Assignment — Which lines of the records contain "iterator"? Collect every one of them.

Records for this exercise below:

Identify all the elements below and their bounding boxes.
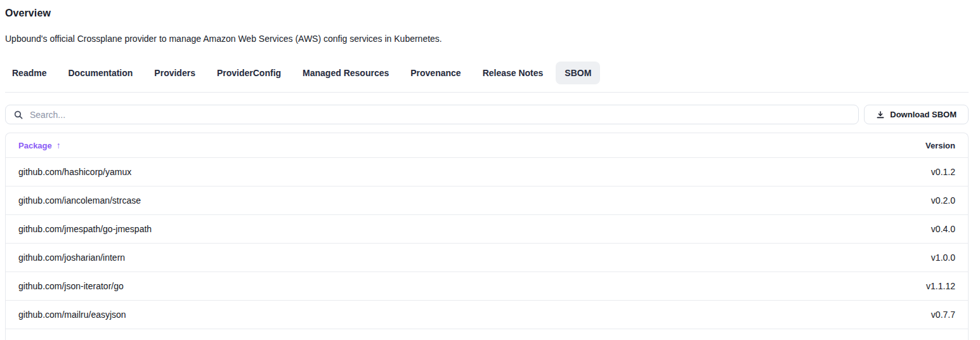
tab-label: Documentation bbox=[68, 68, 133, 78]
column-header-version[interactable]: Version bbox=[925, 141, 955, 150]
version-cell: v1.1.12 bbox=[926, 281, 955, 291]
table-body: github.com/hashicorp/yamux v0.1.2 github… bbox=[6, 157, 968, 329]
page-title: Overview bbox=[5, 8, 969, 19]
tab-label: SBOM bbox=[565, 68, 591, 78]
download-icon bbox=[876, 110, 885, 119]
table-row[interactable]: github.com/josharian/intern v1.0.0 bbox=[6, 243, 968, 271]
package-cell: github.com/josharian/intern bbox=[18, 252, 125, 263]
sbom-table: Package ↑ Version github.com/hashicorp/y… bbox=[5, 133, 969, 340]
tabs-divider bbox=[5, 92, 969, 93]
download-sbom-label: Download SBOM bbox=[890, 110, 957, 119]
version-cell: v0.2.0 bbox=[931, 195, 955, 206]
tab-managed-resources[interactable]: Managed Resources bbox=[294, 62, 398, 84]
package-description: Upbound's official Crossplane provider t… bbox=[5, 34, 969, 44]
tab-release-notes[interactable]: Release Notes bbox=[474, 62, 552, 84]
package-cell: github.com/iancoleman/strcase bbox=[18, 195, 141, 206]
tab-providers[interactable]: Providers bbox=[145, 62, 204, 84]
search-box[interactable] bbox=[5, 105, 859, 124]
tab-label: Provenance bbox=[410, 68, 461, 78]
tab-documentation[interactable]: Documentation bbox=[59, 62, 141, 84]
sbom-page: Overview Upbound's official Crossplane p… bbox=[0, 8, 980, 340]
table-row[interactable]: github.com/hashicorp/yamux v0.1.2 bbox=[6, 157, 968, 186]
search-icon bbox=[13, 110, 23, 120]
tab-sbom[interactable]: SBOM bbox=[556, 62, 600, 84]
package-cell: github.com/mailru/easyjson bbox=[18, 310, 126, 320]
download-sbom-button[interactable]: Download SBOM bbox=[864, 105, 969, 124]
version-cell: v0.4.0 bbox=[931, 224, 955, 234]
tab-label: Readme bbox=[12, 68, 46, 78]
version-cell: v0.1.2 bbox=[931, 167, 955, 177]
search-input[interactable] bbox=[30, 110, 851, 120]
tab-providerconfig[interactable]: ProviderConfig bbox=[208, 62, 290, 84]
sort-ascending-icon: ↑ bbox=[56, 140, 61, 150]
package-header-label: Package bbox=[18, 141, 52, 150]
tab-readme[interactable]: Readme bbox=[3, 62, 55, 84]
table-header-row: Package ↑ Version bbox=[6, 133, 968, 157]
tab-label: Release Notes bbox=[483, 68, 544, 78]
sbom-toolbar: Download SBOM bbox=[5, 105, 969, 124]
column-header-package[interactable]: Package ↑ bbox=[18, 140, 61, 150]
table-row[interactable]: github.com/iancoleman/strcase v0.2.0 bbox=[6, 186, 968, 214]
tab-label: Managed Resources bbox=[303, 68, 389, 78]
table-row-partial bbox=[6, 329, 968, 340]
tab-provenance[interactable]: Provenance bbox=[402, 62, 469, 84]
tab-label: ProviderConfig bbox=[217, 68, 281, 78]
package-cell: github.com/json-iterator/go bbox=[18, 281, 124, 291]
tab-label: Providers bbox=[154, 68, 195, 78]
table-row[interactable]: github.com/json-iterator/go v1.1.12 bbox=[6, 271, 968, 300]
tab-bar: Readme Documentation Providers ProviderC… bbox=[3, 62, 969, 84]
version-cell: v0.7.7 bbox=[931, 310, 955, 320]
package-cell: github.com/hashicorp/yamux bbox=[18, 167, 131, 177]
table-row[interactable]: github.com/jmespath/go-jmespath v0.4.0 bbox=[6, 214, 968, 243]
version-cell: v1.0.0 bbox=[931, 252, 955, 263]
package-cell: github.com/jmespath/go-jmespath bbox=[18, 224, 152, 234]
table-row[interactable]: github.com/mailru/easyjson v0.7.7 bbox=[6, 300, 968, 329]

End of Records for this exercise.
Records for this exercise below:

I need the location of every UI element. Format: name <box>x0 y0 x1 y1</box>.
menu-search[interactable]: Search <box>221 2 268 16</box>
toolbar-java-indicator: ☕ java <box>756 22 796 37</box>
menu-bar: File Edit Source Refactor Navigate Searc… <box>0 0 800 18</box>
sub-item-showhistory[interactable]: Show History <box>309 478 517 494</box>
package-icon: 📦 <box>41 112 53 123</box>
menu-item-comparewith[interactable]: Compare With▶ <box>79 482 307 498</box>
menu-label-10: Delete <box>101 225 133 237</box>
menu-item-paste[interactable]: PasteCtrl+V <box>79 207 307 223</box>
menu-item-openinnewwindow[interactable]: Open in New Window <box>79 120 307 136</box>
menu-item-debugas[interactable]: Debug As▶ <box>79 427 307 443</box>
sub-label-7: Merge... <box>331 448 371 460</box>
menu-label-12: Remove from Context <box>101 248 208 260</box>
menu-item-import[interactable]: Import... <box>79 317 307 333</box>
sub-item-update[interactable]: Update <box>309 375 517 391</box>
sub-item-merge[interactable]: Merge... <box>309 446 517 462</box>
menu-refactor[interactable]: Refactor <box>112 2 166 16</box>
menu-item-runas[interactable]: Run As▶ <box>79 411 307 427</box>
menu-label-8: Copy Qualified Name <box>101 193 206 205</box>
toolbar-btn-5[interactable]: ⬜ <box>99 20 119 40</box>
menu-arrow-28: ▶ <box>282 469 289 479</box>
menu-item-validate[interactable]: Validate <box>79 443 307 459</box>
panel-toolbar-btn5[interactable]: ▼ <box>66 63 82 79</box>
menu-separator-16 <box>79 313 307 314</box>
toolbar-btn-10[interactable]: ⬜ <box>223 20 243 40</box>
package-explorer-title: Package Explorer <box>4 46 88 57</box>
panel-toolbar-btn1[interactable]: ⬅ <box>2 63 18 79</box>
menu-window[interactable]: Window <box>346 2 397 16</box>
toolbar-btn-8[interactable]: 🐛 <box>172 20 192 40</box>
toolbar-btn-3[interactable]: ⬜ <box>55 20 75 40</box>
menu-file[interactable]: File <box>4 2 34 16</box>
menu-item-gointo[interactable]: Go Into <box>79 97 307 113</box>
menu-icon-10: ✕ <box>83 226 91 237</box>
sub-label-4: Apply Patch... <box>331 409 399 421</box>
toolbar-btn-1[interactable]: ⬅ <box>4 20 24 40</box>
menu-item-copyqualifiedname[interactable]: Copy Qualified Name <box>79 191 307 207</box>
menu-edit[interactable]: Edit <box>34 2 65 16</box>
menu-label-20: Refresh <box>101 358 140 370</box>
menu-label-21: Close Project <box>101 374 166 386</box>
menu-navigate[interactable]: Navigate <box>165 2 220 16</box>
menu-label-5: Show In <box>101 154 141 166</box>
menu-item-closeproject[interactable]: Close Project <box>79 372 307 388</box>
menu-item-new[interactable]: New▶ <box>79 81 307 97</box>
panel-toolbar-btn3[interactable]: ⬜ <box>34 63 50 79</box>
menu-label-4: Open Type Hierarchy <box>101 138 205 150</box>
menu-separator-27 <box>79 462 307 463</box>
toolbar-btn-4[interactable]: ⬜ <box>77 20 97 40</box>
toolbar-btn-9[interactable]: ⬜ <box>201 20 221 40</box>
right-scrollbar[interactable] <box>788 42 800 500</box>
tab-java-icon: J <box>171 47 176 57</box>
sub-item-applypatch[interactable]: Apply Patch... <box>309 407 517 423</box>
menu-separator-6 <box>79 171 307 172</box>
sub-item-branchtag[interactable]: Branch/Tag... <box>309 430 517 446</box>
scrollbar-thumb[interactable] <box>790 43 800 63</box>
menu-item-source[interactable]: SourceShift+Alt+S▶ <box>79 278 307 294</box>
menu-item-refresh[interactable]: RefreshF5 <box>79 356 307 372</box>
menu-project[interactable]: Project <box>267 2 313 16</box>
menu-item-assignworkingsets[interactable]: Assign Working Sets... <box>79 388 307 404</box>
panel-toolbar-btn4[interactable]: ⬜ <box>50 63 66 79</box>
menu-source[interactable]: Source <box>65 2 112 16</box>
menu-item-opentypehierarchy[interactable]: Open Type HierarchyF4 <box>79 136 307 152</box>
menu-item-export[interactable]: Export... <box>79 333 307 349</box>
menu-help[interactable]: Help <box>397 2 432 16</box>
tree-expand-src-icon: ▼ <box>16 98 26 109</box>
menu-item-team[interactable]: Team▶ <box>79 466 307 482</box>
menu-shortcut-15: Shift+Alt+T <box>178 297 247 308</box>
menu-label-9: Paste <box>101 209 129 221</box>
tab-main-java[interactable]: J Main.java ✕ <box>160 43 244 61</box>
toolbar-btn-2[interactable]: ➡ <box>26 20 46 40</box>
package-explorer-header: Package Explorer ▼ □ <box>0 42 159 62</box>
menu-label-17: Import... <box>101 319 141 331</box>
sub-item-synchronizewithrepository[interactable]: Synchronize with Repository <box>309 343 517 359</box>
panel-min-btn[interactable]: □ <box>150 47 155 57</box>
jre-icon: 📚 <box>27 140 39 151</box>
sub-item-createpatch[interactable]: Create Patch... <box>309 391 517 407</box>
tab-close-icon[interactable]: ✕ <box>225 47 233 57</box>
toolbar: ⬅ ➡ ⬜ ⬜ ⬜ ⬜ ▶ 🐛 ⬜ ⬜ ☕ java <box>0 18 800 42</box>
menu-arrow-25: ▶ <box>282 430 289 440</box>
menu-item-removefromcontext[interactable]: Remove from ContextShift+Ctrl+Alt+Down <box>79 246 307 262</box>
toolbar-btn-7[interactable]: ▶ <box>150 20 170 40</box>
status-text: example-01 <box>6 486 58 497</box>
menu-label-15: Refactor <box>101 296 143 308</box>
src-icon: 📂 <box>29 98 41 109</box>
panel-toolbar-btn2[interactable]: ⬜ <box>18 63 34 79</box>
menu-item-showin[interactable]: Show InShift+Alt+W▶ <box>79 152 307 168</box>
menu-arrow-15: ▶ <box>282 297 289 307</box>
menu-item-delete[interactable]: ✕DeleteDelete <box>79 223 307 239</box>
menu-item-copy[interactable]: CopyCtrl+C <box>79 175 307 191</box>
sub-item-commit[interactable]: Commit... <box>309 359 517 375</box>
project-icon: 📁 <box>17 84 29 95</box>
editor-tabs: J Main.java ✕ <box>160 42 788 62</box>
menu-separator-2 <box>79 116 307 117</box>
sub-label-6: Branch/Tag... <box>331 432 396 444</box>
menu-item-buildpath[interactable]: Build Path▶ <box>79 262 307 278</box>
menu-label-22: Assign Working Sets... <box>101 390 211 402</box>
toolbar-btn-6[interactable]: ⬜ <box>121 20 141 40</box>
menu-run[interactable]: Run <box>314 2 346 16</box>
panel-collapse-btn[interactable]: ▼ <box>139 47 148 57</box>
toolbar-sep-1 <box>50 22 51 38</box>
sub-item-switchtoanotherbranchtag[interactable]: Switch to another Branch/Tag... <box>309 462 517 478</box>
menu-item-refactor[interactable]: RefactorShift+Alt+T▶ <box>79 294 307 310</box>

End of Records for this exercise.

Response for this exercise —
package-cell: github.com/json-iterator/go bbox=[18, 281, 124, 291]
table-row[interactable]: github.com/json-iterator/go v1.1.12 bbox=[6, 271, 968, 300]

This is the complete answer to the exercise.